Active Non Accomplishment

Since arriving at Hub Bub I’ve been trying to think of new ways to reapproach my novel. I feel a bit hesitant, the way one might feel about getting back into a relationship that was questionable in the first place. It’s not that I don’t think me and novel can work this out—in fact I desperately need to believe we can—but I’m interested in seeing if there’s a healthier way to go about all of this business.

I’ve been flirting with Draft Three. Giving it sly little looks from across the room in which I try to convey “I think you’re naughty and I like it” in hopes that Draft Three will respond in a favorable way. So far it just lies there in a heap.

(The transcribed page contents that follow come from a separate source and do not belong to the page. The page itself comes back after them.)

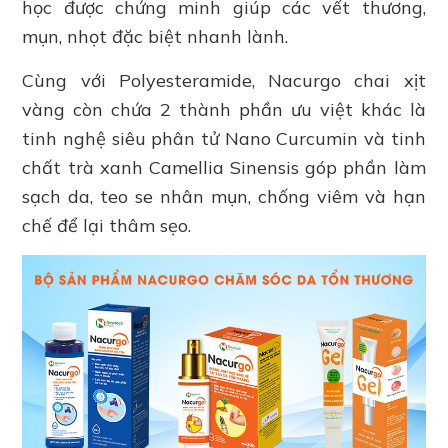
học được chứng minh giúp các vết thương,
mụn, nhọt đặc biệt nhanh lành.
Cùng với Polyesteramide, Nacurgo chai xịt
vàng còn chứa 2 thành phần ưu việt khác là
tinh nghệ siêu phân tử Nano Curcumin và tinh
chất trà xanh Camellia Sinensis góp phần làm
sạch da, teo se nhân mụn, chống viêm và hạn
chế để lại thâm sẹo.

Last year, around this time, I approached Draft Two. Draft One had been so freeing and wild that me and Draft Two ran to one another with a fierce determination. “We’re going to do this!” we screamed and, in the words of  cartoon George Orwell “This book is going to rule so hard!”

Before starting Draft two I cleaned my house (probably around July 7, 2009) and did not clean it again until I moved out June 11, 2010. I lived in my filth. I stopped buying food. I had some nice friends who would leave me glasses of orange juice outside my door. I became very good at calling people up at strategic times just to see what they were up to and oh, you’re cooking dinner? That sounds great. Well no, I had no plans, I’ll be right over. (Thanks 1919 Market Street!)

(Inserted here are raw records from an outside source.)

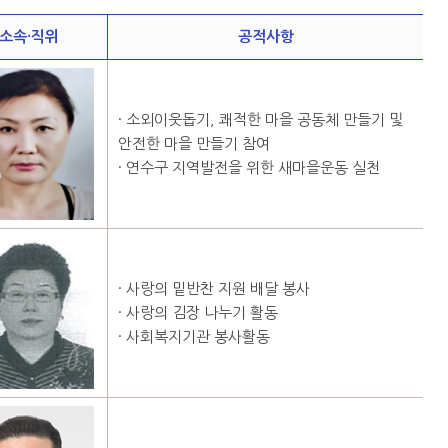
소속·직위
공적사항
· 소외이웃돕기, 쾌적한 마을 공동체 만들기 및
안전한 마을 만들기 참여
· 연수구 지역발전을 위한 새마을운동 실천
· 사랑의 밑반찬 지원 배달 봉사
· 사랑의 김장 나누기 활동
· 사회복지기관 봉사활동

By May, Draft Two and I were sort of weary from such hard living. I started to get a little confused about where draft two ended and I began. And, I have to admit, I got a bit of a wandering eye. There were these other stories, looking all sweet and available, that I wanted to pursue. Ones that would yield to me over the course of a few weeks, or a month as opposed to this crazy-appeared-to-be-life-long-marriage with novel.

I’m not the first writer to personify my work. David Foster Wallace particularly appreciated Don Dellilo’s description of the novel being a hideously deformed infant with a flipper who follows the writer around demanding love and attention. I’m also not the first to complain about the length of time the novel requires.

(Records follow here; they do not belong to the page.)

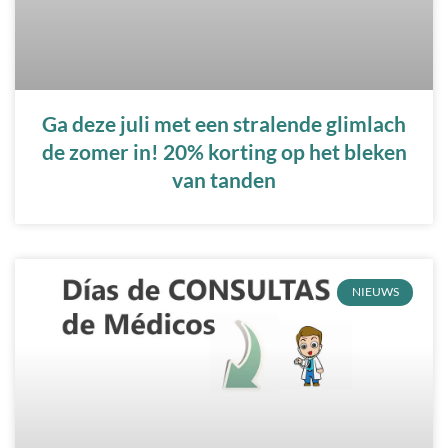
Ga deze juli met een stralende glimlach
de zomer in! 20% korting op het bleken
van tanden
NIEUWS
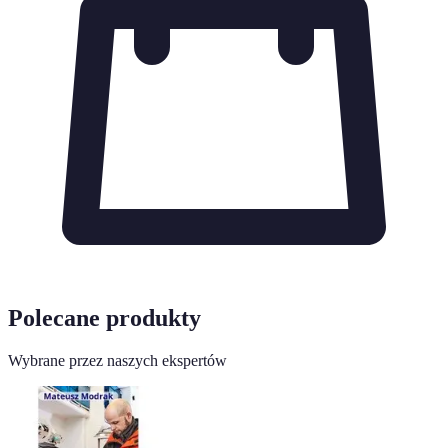
Polecane produkty
Wybrane przez naszych ekspertów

This week, on Slate, Susanna Daniel discussed how her novel took a decade to go from first sentence to hard cover publication. She refers to the period of time as active non-accomplishment:

There is surely a word—in German, most likely—that means the state of active non-accomplishment. Not just the failure to reach a specific goal, but ongoing, daily failure with no end in sight. Stunted ambition. Disappointed potential. Frustrated and sad and lonely and hopeless and sick to death of one’s self.

Whatever it’s called, this is what leads people to abandon their goals—people do it every day. And I understand that decision, because I lived in this state of active non-accomplishment for many years.

Her story  is an encouraging one. Eventually this state of active non accomplishment ends and the novel is born. I’m hoping that I learned a little something from Draft Two about how to be in a relationship with my novel, which will include cleanliness  and high functioning behavior. I also want to spark some of that fun and joy that came from that first draft. In the mean time, I’m going to quit singing love songs to my novel and dive back in to work.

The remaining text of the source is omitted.